## Exercise brief
Filter the entries for the word "City". Copy each line in which it occurs.

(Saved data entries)
..............................

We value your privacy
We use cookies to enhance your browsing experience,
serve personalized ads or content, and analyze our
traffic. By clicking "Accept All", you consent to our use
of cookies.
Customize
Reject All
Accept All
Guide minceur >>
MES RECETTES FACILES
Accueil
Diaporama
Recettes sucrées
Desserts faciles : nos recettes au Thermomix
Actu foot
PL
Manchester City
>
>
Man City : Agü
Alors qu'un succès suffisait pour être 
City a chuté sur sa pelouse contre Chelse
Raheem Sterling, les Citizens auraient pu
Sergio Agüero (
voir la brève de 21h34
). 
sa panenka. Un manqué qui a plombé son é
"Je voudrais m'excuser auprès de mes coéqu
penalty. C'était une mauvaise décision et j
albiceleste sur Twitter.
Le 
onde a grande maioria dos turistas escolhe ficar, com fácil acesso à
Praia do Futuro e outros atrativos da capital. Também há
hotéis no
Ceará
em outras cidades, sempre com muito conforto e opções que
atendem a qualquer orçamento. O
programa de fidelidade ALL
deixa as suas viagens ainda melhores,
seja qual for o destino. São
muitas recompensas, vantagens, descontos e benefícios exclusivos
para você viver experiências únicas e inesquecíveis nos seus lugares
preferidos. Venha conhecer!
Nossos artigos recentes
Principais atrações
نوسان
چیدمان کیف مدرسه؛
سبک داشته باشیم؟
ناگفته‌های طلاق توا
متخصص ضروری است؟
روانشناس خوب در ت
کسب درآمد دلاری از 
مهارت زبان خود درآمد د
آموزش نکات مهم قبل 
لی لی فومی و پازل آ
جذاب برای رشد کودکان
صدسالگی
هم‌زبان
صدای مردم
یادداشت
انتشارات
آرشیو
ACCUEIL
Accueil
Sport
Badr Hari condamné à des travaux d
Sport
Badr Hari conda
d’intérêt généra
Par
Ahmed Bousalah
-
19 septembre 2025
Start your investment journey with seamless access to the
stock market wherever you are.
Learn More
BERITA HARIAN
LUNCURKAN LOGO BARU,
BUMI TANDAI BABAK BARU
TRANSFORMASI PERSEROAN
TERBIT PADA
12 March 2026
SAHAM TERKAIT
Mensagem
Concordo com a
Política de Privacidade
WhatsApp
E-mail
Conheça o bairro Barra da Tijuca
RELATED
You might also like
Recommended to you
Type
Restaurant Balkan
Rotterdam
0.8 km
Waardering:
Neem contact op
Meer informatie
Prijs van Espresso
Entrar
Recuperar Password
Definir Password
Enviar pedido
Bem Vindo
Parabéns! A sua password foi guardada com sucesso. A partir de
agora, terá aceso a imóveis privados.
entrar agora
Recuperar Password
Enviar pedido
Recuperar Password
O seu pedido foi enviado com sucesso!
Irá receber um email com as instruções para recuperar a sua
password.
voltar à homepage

..............................

## Reply
Manchester City
Man City : Agü
City a chuté sur sa pelouse contre Chelse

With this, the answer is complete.